__WHAT YOU WILL DO__: Write out each entry again. Keep every word exactly as it is.

(Stored entries)
——

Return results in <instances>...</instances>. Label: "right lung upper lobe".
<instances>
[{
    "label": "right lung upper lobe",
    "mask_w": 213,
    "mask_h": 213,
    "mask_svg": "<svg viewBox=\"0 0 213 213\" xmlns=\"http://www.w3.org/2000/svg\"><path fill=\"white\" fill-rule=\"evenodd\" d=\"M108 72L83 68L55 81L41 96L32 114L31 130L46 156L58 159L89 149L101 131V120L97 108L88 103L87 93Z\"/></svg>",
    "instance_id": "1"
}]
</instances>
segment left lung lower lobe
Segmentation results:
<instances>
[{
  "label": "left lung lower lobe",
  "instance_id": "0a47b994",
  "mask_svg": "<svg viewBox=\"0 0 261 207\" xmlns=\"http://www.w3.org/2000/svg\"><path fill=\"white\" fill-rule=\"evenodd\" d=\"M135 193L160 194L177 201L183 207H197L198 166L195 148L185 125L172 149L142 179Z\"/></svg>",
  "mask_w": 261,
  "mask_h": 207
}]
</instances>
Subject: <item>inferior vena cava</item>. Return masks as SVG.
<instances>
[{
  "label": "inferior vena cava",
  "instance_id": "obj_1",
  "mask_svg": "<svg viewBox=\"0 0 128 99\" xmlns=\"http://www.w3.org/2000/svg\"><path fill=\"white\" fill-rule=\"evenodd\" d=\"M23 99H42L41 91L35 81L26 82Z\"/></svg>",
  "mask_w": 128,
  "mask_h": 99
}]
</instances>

——

__RESPONSE TO THIS EXERCISE__:
Return results in <instances>...</instances>. Label: "right lung upper lobe".
<instances>
[{
    "label": "right lung upper lobe",
    "mask_w": 213,
    "mask_h": 213,
    "mask_svg": "<svg viewBox=\"0 0 213 213\" xmlns=\"http://www.w3.org/2000/svg\"><path fill=\"white\" fill-rule=\"evenodd\" d=\"M108 72L83 68L55 81L41 96L32 114L31 130L46 156L58 159L89 149L101 131V120L97 108L88 103L87 93Z\"/></svg>",
    "instance_id": "1"
}]
</instances>
segment left lung lower lobe
Segmentation results:
<instances>
[{
  "label": "left lung lower lobe",
  "instance_id": "0a47b994",
  "mask_svg": "<svg viewBox=\"0 0 261 207\" xmlns=\"http://www.w3.org/2000/svg\"><path fill=\"white\" fill-rule=\"evenodd\" d=\"M135 193L160 194L177 201L183 207H197L198 166L195 148L185 125L172 149L142 179Z\"/></svg>",
  "mask_w": 261,
  "mask_h": 207
}]
</instances>
Subject: <item>inferior vena cava</item>. Return masks as SVG.
<instances>
[{
  "label": "inferior vena cava",
  "instance_id": "obj_1",
  "mask_svg": "<svg viewBox=\"0 0 128 99\" xmlns=\"http://www.w3.org/2000/svg\"><path fill=\"white\" fill-rule=\"evenodd\" d=\"M23 99H42L41 91L35 81L26 82Z\"/></svg>",
  "mask_w": 128,
  "mask_h": 99
}]
</instances>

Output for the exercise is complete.